What should someone know about working with you?
I’ve been through a lot in my life, both personally and through the struggles of my family and friends. Most of us could say the same thing as having complicated emotions and struggles is normal; it is an aspect of life! But it’s best not to live with this all alone; it’s best to talk about struggles and share them with an ally who can help you figure things out, move on, and build a happy, productive, and enjoyable life. That is what psychotherapy is all about! After receiving my doctorate at Columbia, I received postdoctoral training at Yale and Cornell Medical Schools, followed by psychoanalytic training at the William Alanson White Institute. I have taught in the clinical psychology programs at Yale, Columbia, and Yeshiva Universities and I am currently on the postdoctoral faculty at the White Institute.
What do you do to continue learning and building competencies as a provider?
Every individual is unique and going to have unique reactions when different thoughts, feelings, and situations are presented to them. Collaboration with other colleagues can help us open our eyes and our feelings to aspects of a client that we were not aware of. For over 25 years, I met on a regular bi-weekly basis with four talented colleagues in a study group where we presented our work with different clients to each other. The more we talked about our work with clients, the more I learned about both my client and myself. The study group is one excellent way of collaborating but any way that you share your work with colleagues will help you to expand your awareness, share new experiences, and become a better psychotherapist.

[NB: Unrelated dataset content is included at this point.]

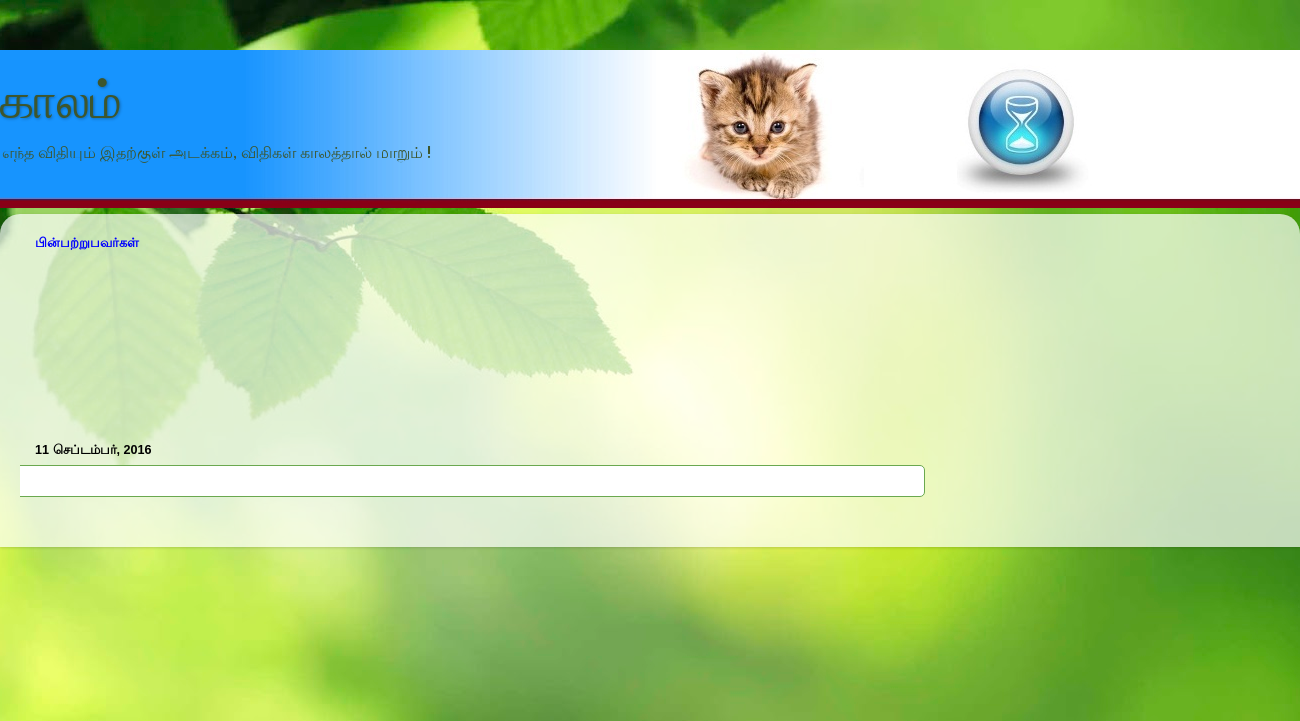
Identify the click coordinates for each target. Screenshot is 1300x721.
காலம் (61, 101)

What are you most excited about within the evolving mental health landscape?
Teletherapy is opening a whole new world for many people; travel, distance, and scheduling aren’t big problems in the way of getting help. Talking online, from the comfort and privacy of your home, may be less intimidating than sitting in a waiting room and addressing personal, anxiety-ridden issues with a new person in a strange place. People are also realizing that having problems is normal and seeking help for them is a normal and energizing way to build a happier, better life.

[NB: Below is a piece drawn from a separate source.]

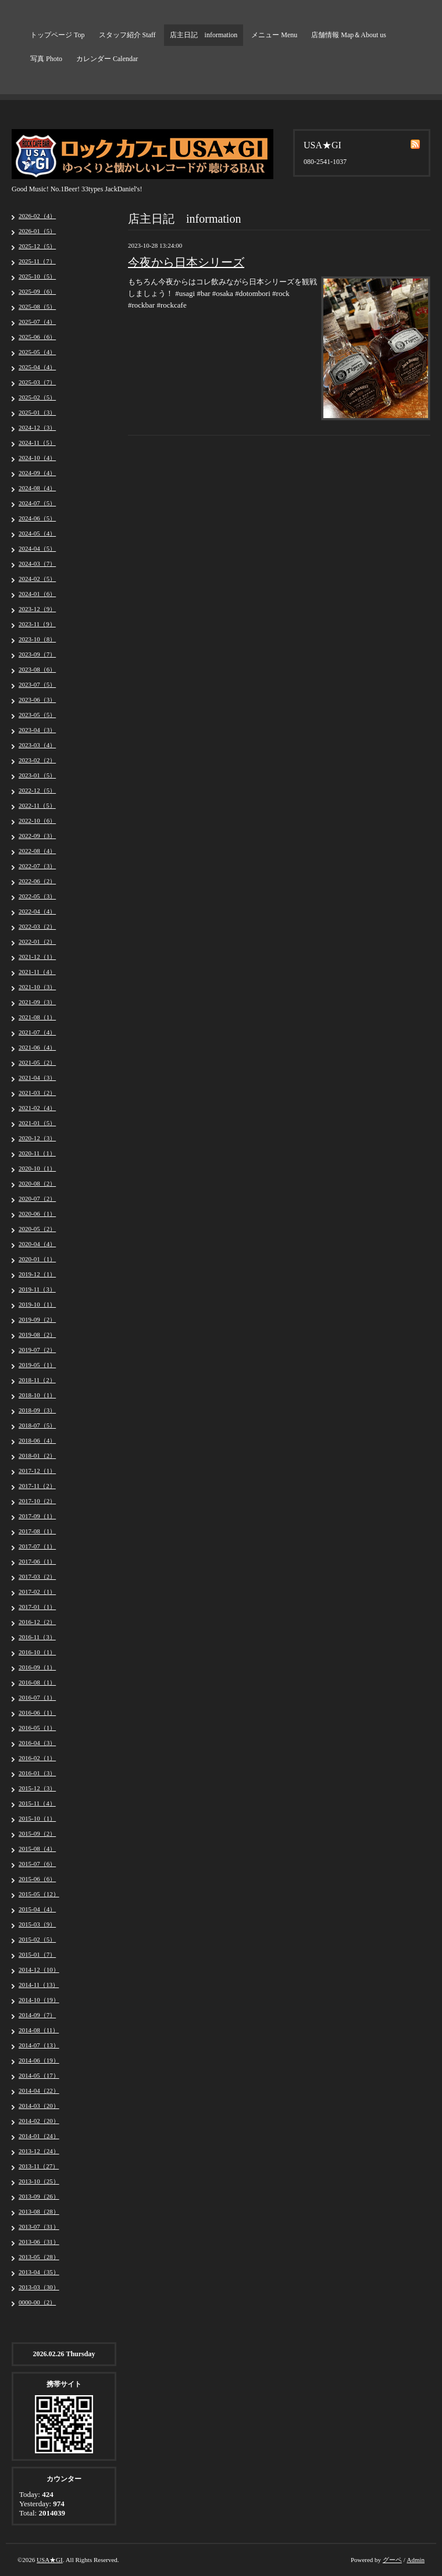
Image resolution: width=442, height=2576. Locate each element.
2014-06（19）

What advice would you give to someone who is hesitant to try therapy?
If everything was fine with your life, you wouldn’t be here online looking for therapists. Even more importantly, if everything was fine, you’d be an extremely rare and unusual person. Normal people have normal problems in life. Courageous people recognize that they would benefit by looking at their lives and building a better future. Why not give yourself the gift of self-discovery and the knowledge of how to live a happier life?
“Courageous people recognize that they would benefit from looking at their lives and building a better future.”